Strongly agree re the TCP/IP stack compatibility problem. That was a biggie and I should have mentioned it. Even when DR-DOS included a peer-to-peer network, it was not only incompatible with MS peer-to-peer networking, the drivers were incompatible with MS drivers. It was possible to configure it so both types of driver would work in a single stack (either Netware Lite on NDIS, or Windows on ODI drivers) but the result was a machine with so little DOS memory left that almost no apps worked.

And the stacks supported by DV/X are very rare and hard to find these days. The stacks that are still around and work on recent-ish network interfaces, DV/X doesn't support.

DV/X also had a compatibility problem: Unix font filenames didn't fit into 8.3. Quarterdeck had to munge the filenames down, meaning that to port an app, you needed to rewrite the font handling.

This is why long filename support would have been important -- but it came along too late.

I suppose my greater point is that the pieces were there. They didn't come together in time, but they could have.

E.g. if Novell had bought Quarterdeck, rather than Symantec buying them.

Novell, via DR, had a DOS with built-in multitasker bundled with a network stack. QD had a superior memory manager, a richer multitasker with text-mode windowing or an even richer one with graphical windowing.

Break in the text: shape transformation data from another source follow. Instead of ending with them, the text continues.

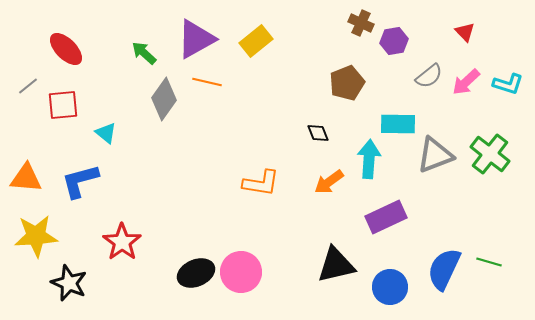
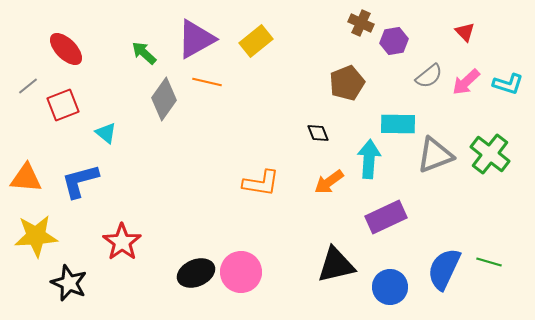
red square: rotated 16 degrees counterclockwise
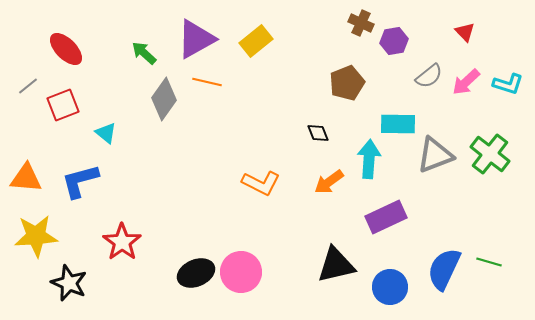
orange L-shape: rotated 18 degrees clockwise
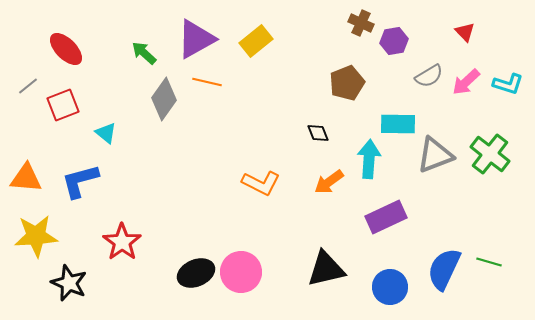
gray semicircle: rotated 8 degrees clockwise
black triangle: moved 10 px left, 4 px down
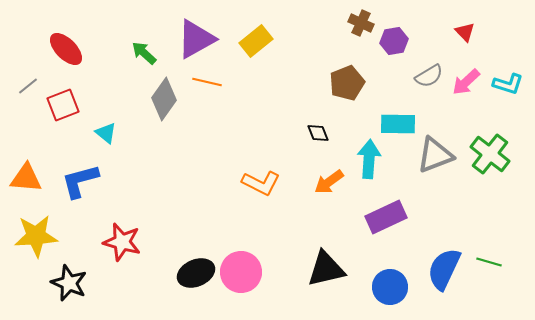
red star: rotated 21 degrees counterclockwise
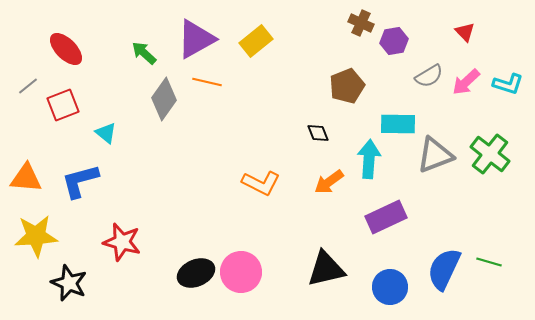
brown pentagon: moved 3 px down
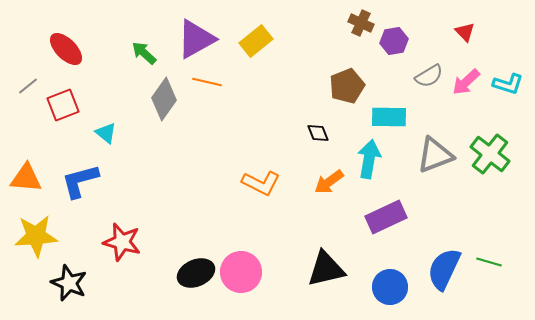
cyan rectangle: moved 9 px left, 7 px up
cyan arrow: rotated 6 degrees clockwise
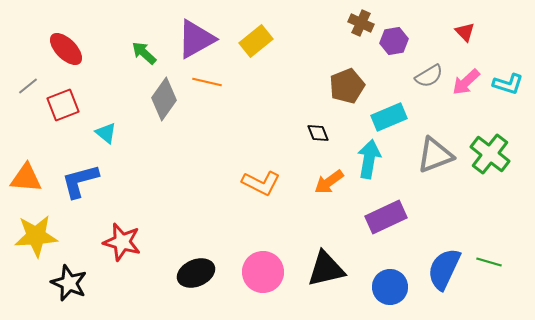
cyan rectangle: rotated 24 degrees counterclockwise
pink circle: moved 22 px right
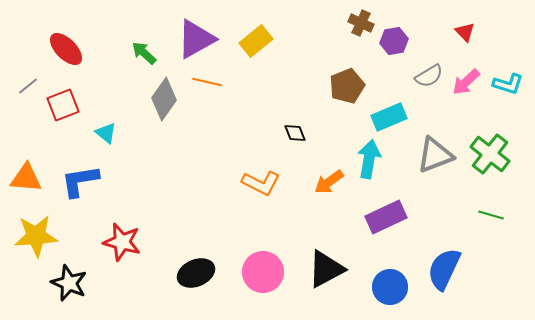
black diamond: moved 23 px left
blue L-shape: rotated 6 degrees clockwise
green line: moved 2 px right, 47 px up
black triangle: rotated 15 degrees counterclockwise
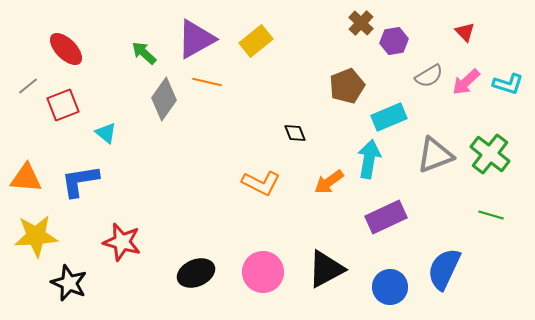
brown cross: rotated 20 degrees clockwise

And Novell had an interest in Linux.

There could have been a 2-level product range here, like MS had with Win9x and NT.

Low-end: DR-DOS, TCP/IP, and a choice of full-screen, text-mode windowed or graphical windowed multitasking depending on system spec and compatibility.

Or, high end, Linux with a compatible network stack and a comparable selection of apps.

As I said... I'm just daydreaming about an alternate universe.

As for the server issue: for Unix-style TCP/IP networking, QD had an answer and could handle that. DV/X was both an X client and server: Unix machines could attach and run DOS apps natively on x86 hardware, but with UI displaying and working on a UNIX machine on SPARC, POWER, MIPS or whatever.

On the DOS side, I put in a lot of 3Com 3+Share network servers. That was a full rich DOS-based server OS offering file & print, over NetBEUI. I also put in SAGE MainLAN, Netware Lite and other DOS-based P2P networks with DOS-based servers, just for file and print. For that, older protocols were fine: NetBEUI, IPX/SPX, DECnet, AppleTalk, all worked.